Pull every line with "label" from the data.

Data for this task:

========

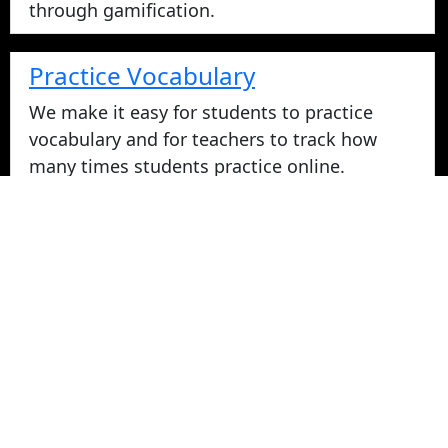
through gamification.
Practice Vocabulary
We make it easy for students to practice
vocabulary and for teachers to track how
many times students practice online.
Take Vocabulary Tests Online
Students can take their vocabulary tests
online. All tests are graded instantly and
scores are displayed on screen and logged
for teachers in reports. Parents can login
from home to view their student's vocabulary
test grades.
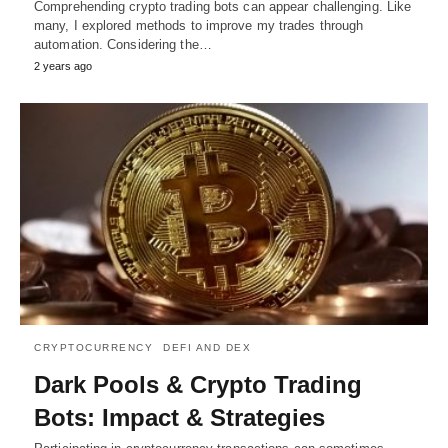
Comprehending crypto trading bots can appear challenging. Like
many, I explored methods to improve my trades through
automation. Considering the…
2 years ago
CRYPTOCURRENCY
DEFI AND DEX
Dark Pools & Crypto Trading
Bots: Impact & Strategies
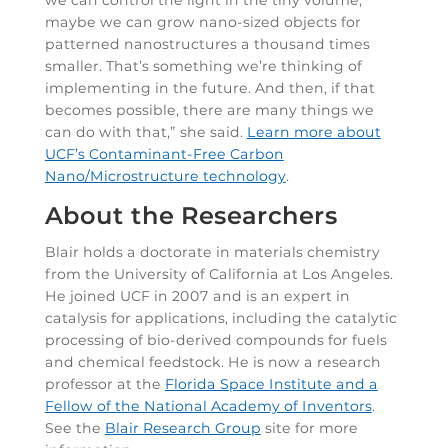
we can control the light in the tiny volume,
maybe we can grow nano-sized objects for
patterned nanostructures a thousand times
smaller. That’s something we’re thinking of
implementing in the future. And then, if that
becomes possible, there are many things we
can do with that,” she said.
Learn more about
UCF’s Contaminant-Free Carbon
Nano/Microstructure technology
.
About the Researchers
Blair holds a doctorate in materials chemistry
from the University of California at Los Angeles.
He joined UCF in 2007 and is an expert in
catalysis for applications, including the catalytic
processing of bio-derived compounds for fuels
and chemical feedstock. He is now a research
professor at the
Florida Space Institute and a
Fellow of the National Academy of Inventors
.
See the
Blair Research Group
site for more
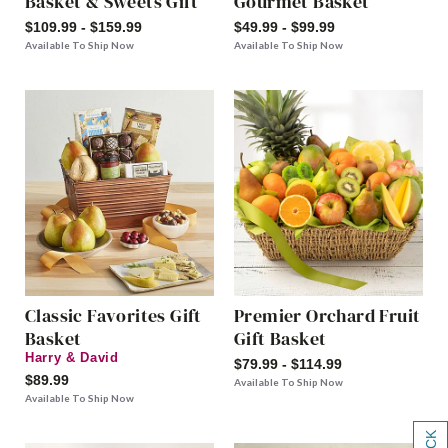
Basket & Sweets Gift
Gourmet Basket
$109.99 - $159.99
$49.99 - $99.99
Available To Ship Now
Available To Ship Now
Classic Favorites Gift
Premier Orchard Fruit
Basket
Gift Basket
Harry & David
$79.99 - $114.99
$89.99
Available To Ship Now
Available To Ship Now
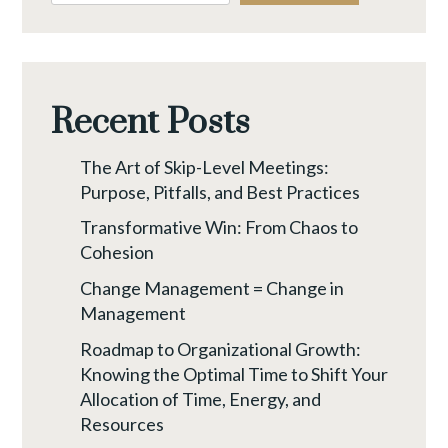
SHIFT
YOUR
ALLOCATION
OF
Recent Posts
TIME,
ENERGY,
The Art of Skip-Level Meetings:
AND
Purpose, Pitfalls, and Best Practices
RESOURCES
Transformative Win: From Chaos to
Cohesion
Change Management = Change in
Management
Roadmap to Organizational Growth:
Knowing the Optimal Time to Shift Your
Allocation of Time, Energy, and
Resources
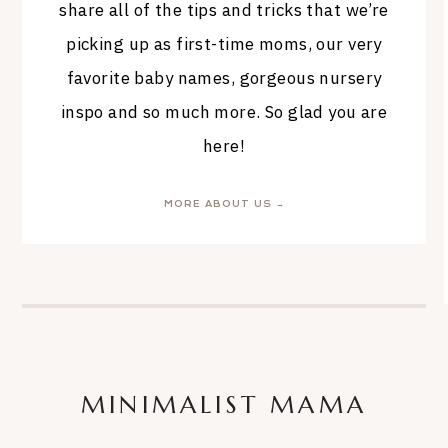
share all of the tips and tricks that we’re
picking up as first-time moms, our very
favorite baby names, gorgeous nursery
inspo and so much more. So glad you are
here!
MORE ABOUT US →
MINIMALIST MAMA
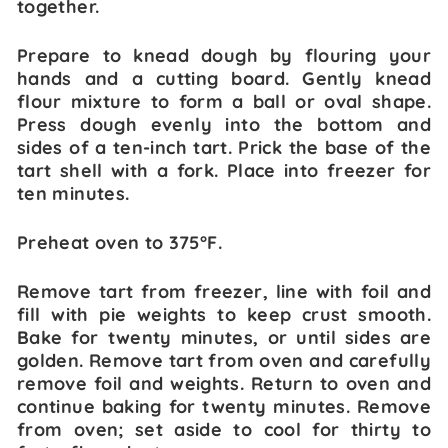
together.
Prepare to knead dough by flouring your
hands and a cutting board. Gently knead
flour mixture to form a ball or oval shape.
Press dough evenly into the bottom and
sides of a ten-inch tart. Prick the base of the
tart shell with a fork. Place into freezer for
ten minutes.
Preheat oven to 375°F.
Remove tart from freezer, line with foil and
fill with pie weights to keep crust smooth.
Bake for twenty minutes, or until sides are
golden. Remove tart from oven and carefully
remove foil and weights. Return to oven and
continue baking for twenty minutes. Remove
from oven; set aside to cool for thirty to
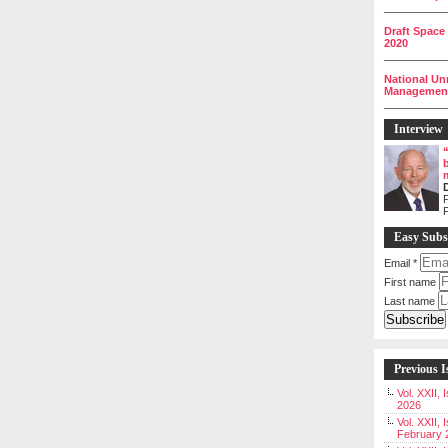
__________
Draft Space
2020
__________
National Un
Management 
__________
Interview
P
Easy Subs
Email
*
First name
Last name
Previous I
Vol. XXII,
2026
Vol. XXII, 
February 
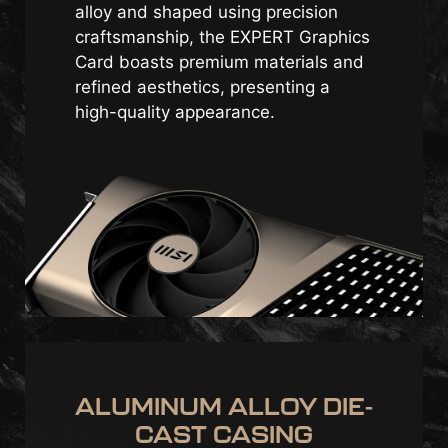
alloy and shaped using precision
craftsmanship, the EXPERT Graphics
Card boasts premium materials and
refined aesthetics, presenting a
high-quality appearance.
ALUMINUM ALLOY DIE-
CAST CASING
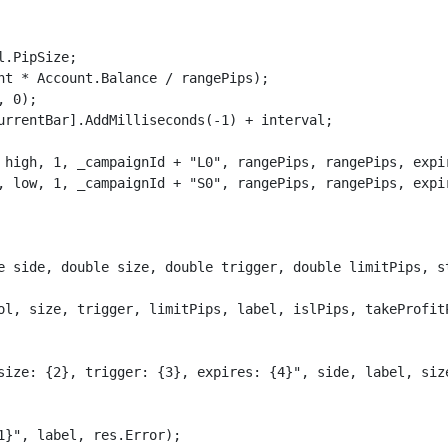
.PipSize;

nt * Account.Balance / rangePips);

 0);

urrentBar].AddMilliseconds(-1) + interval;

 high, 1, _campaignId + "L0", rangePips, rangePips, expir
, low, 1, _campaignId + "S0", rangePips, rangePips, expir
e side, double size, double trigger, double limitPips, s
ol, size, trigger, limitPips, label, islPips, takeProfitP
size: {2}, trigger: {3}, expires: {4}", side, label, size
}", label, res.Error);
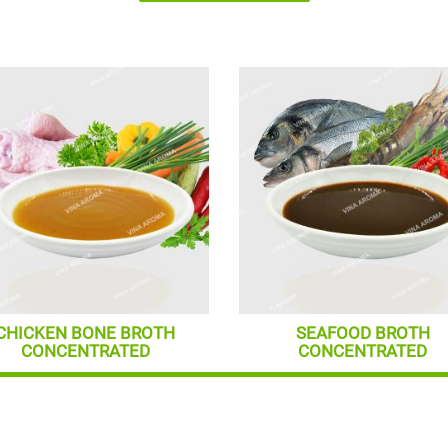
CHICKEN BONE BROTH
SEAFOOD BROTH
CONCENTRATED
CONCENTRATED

========

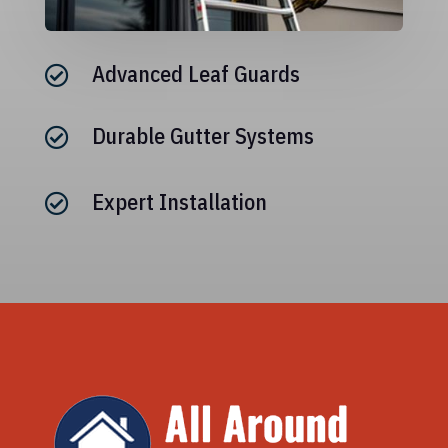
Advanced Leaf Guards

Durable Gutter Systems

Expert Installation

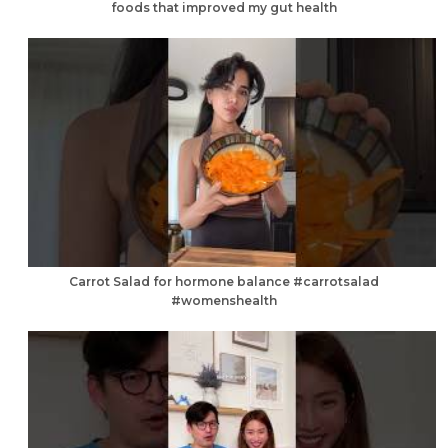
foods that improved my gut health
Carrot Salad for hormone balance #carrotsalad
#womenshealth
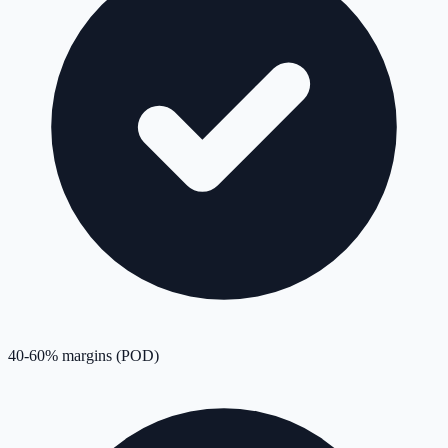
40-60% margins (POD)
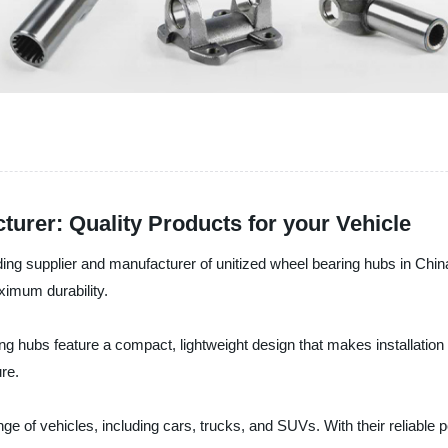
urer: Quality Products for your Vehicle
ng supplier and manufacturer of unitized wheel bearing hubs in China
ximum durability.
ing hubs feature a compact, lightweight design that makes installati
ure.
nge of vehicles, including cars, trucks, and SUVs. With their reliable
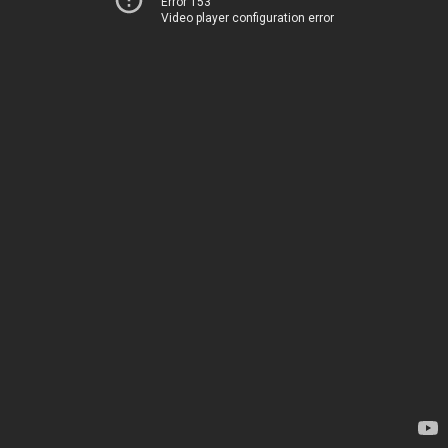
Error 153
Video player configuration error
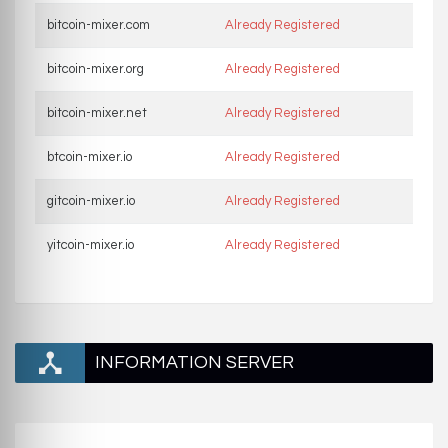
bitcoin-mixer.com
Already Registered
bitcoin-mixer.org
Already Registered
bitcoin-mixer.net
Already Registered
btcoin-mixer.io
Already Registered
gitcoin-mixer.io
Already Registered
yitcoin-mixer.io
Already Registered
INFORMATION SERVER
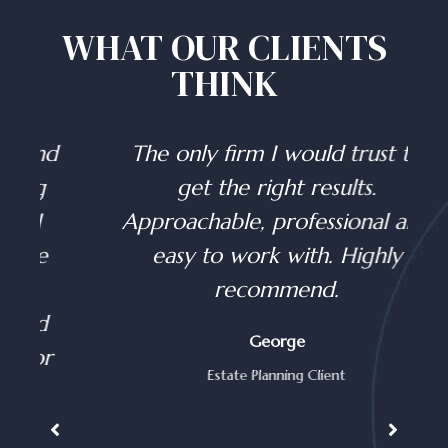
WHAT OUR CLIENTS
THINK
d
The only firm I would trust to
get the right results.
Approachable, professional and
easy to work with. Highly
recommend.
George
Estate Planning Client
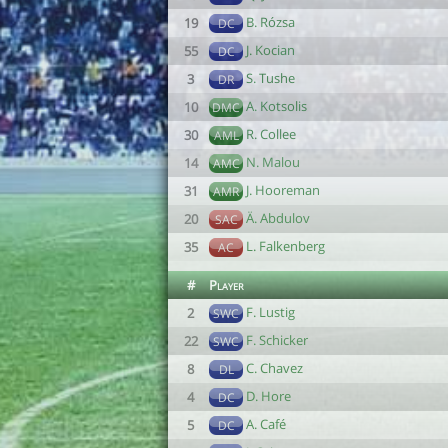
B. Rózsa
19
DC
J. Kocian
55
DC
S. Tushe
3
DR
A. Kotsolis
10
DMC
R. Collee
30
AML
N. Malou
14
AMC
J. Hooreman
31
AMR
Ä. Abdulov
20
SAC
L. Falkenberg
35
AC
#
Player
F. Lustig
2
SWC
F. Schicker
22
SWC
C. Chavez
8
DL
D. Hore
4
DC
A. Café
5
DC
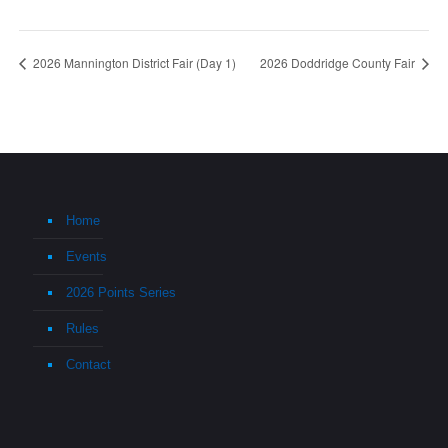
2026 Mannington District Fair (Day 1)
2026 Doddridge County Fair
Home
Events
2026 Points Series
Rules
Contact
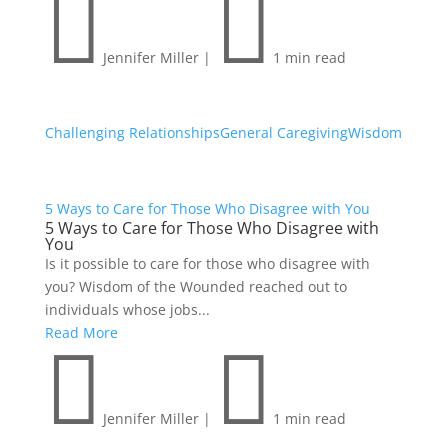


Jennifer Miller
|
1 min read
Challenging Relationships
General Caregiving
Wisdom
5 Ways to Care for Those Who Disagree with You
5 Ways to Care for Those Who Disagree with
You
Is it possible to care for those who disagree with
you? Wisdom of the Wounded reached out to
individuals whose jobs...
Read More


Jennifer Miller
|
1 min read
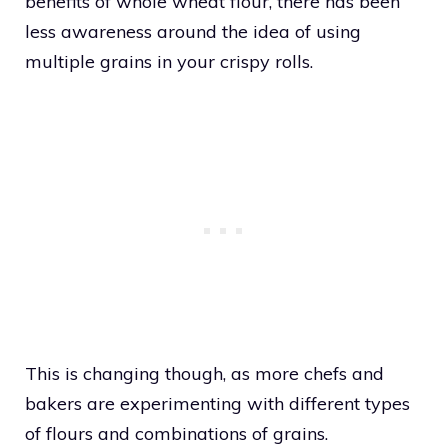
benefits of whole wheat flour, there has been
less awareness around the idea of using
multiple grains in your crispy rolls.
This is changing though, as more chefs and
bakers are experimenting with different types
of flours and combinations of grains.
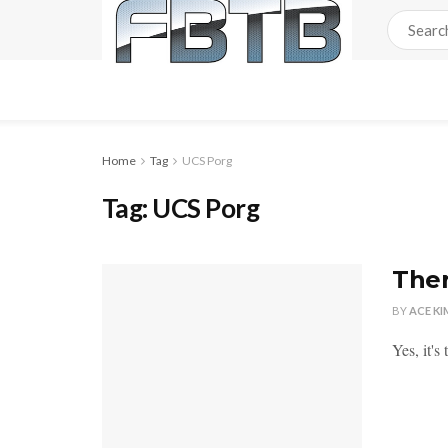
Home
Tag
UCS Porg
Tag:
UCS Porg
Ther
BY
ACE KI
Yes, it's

========

The answer:
ol, size, trigger, limitPips, label, islPips, takeProfitP
size: {2}, trigger: {3}, expires: {4}", side, label, size
}", label, res.Error);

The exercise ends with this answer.